For the entries below, state how many lines contain the word "залы" and add nothing else.

### INFORMATION SUPPLIED

=== Begin Enclosure ===

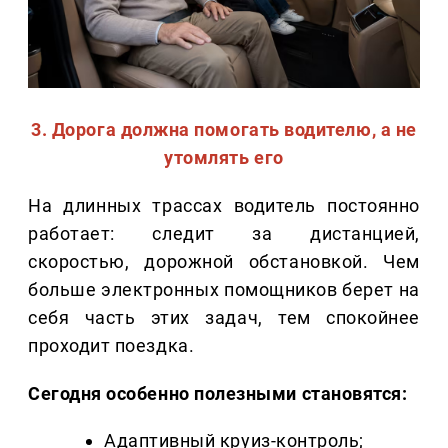
3. Дорога должна помогать водителю, а не
утомлять его
На длинных трассах водитель постоянно
работает: следит за дистанцией,
скоростью, дорожной обстановкой. Чем
больше электронных помощников берет на
себя часть этих задач, тем спокойнее
проходит поездка.
Сегодня особенно полезными становятся:
Адаптивный круиз-контроль;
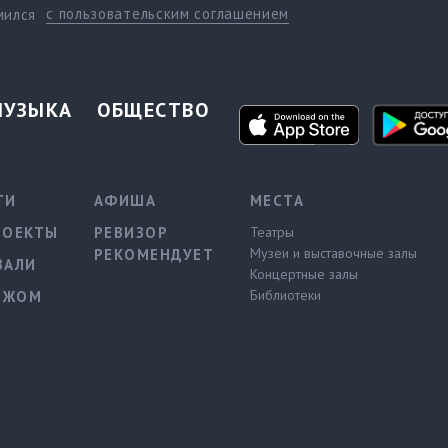
с пользовательским соглашением
мился
МУЗЫКА
ОБЩЕСТВО
ТИ
АФИША
МЕСТА
РОЕКТЫ
РЕВИЗОР
Театры
Музеи и выставочные залы
РЕКОМЕНДУЕТ
ВАЛИ
Концертные залы
Библиотеки
ЕЖОМ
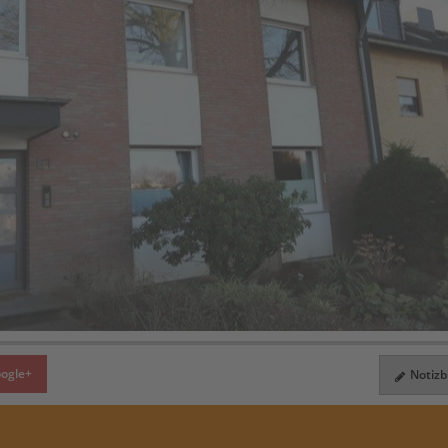
ogle+
Notizbl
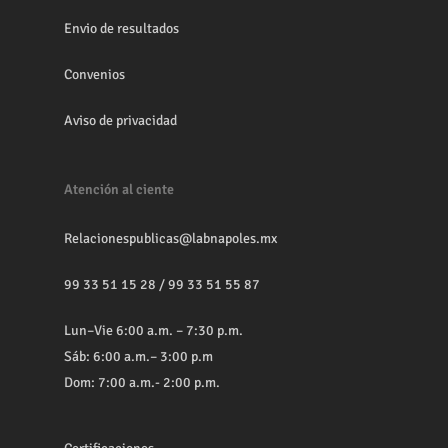
Envio de resultados
Convenios
Aviso de privacidad
Atención al ciente
Relacionespublicas@labnapoles.mx
99 33 51 15 28
/
99 33 51 55 87
Lun–Vie 6:00 a.m. – 7:30 p.m.
Sáb: 6:00 a.m.– 3:00 p.m
Dom: 7:00 a.m.- 2:00 p.m.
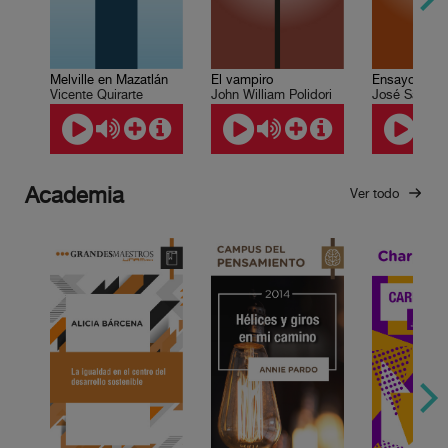
El vampiro
Melville en Mazatlán
John William Polidori
José Saram
Vicente Quirarte
Academia
Ver todo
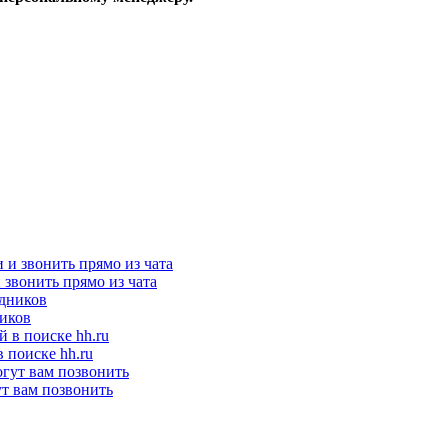
и звонить прямо из чата
ников
 поиске hh.ru
ут вам позвонить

=== End Enclosure ===

### FINAL ANSWER
2